The goal of furrr is to combine purrr’s family of mapping functions with
future’s parallel processing capabilities. The result is near drop in
replacements for purrr functions such as `map()` and `map2_dbl()`, which
can be replaced with their furrr equivalents of `future_map()` and
`future_map2_dbl()` to map in parallel.

The code draws heavily from the implementations of purrr and
future.apply and this package would not be possible without either of
them.

## What has been implemented?

Every variant of the following functions has been implemented:

-   `map()`
-   `map2()`
-   `pmap()`
-   `walk()`
-   `imap()`
-   `modify()`

This includes atomic variants like `map_dbl()` through
`future_map_dbl()` and predicate variants like `map_at()` through
`future_map_at()`.

## Installation

You can install the released version of furrr from
[CRAN](https://CRAN.R-project.org) with:

``` r
install.packages("furrr")
```

And the development version from [GitHub](https://github.com/) with:

``` r
# install.packages("remotes")
remotes::install_github("DavisVaughan/furrr")
```

## Learning

The easiest way to learn about furrr is to browse [the
website](https://davisvaughan.github.io/furrr/).
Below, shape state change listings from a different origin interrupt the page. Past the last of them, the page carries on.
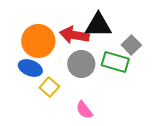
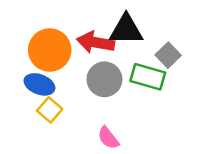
yellow square: (49, 87) -> (50, 110), moved

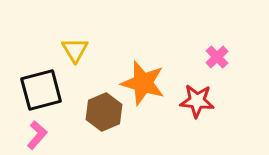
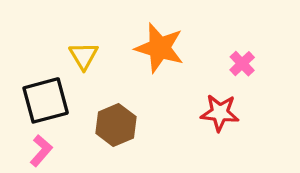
orange star: (143, 83) -> (159, 48), moved

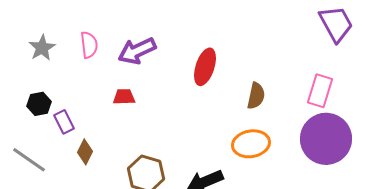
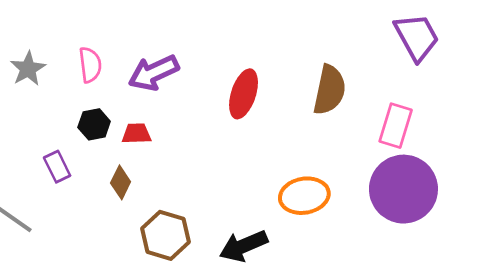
brown semicircle: (256, 96) -> (329, 90), moved, size x1.4
black hexagon: (39, 104) -> (94, 124), moved
brown diamond: (85, 152) -> (121, 182), moved

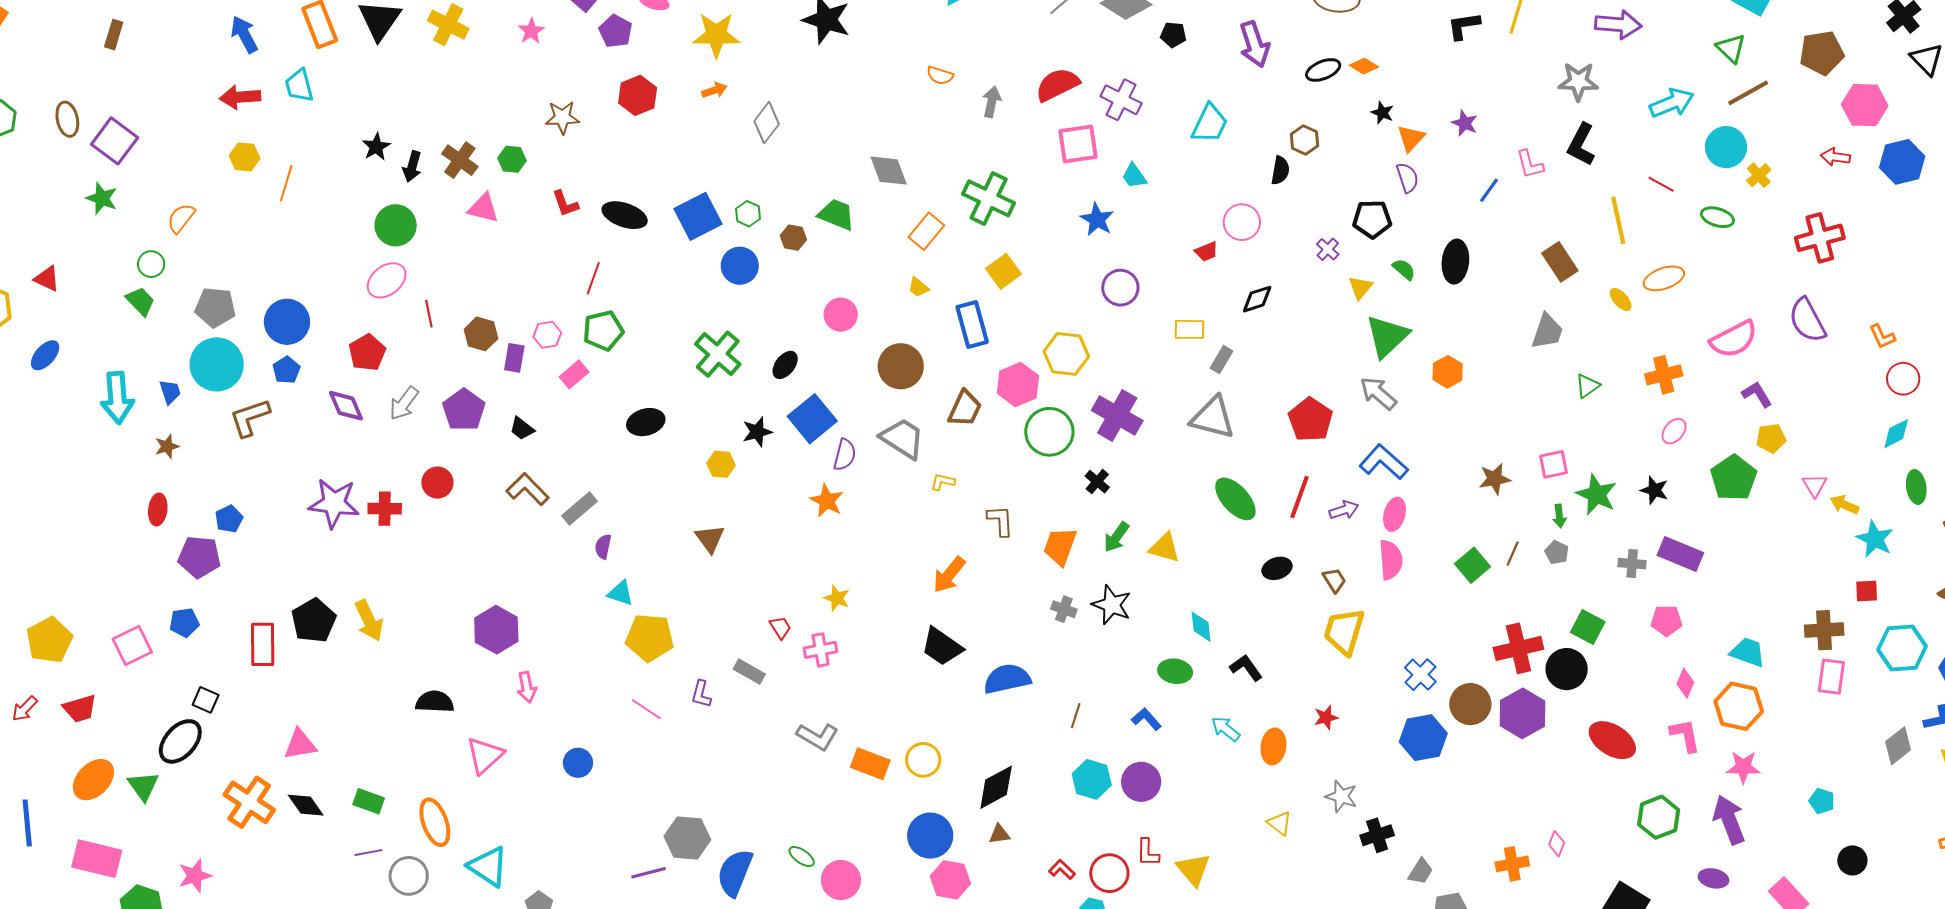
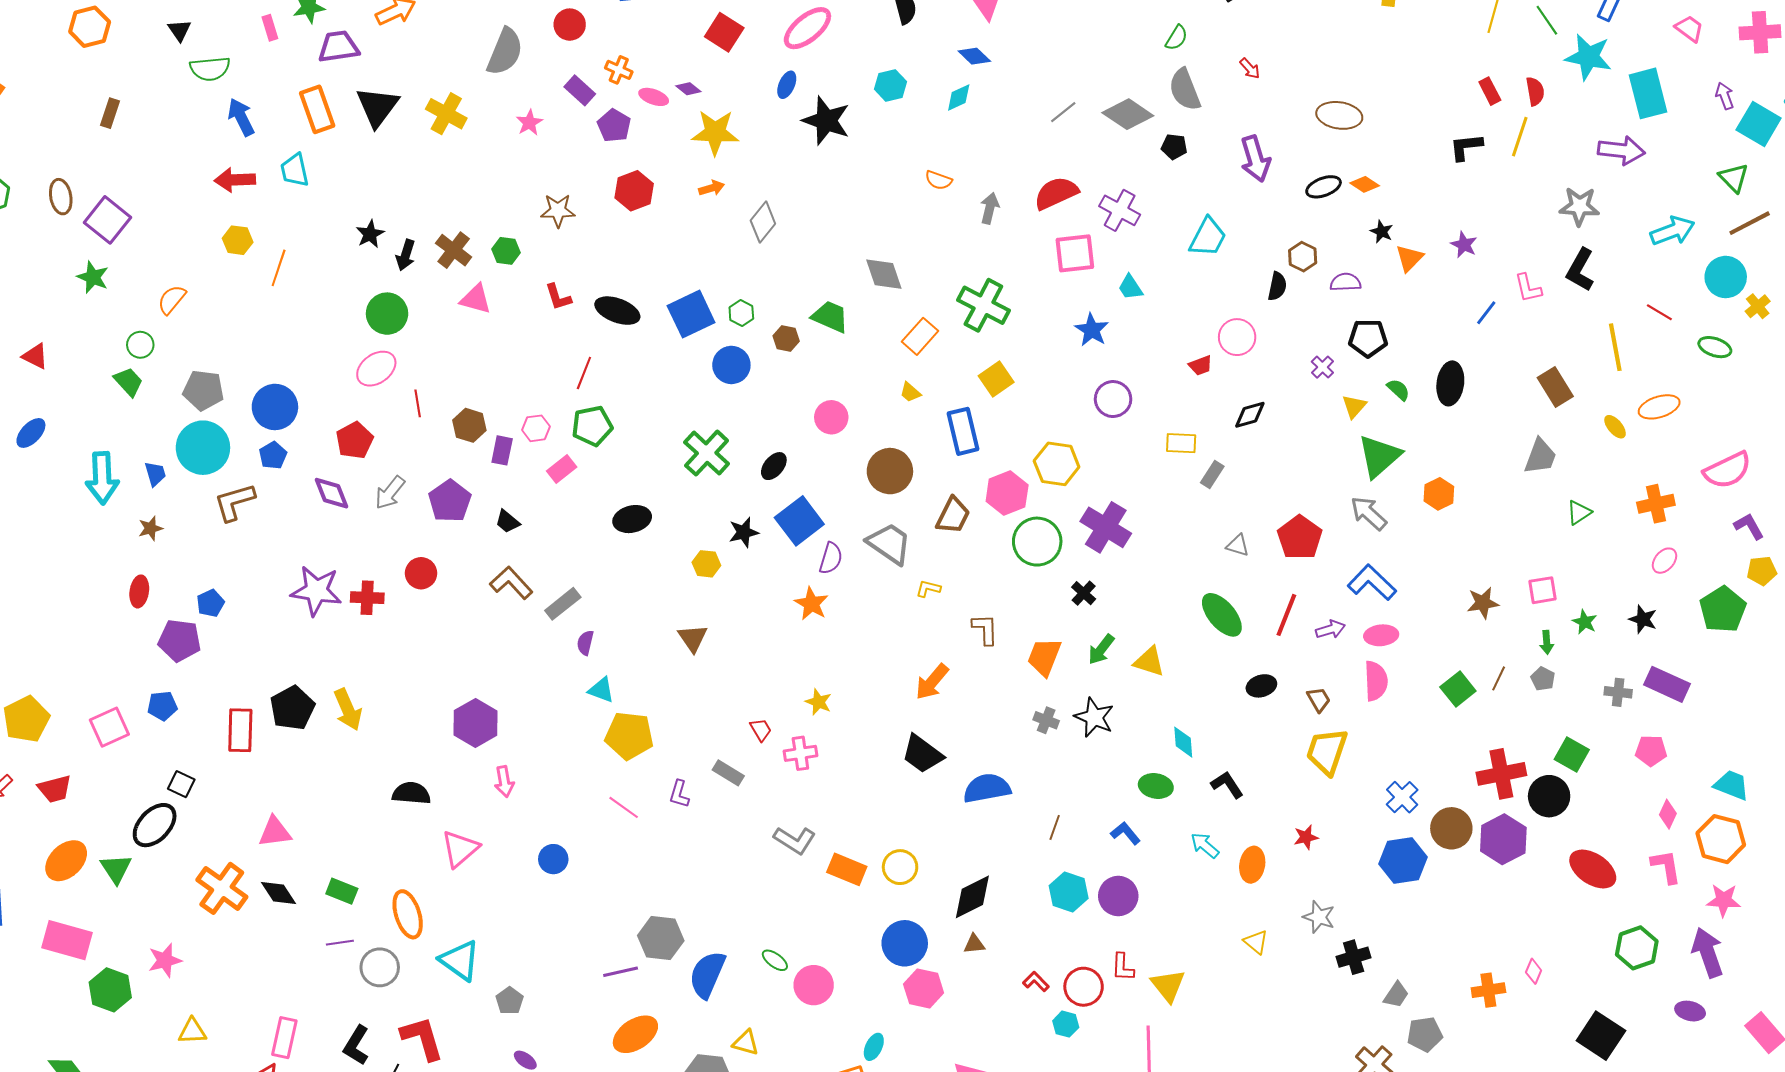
purple semicircle: (1407, 178) -> (1345, 282), moved, turned -76
gray triangle: (1213, 418) -> (1238, 545), moved, size x0.5
green star: (1597, 495) -> (1585, 622), size x0.6
pink ellipse: (1395, 514) -> (1381, 635), turned 68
In particular, the
[function
reference](https://davisvaughan.github.io/furrr/reference/index.html)
page can be useful to get a general overview of the functions in the
package, and the following vignettes are deep dives into various parts
of furrr:

-   [Common
    gotchas](https://davisvaughan.github.io/furrr/articles/articles/gotchas.html)

-   [Learn how furrr “chunks” your
    input](https://davisvaughan.github.io/furrr/articles/articles/chunking.html)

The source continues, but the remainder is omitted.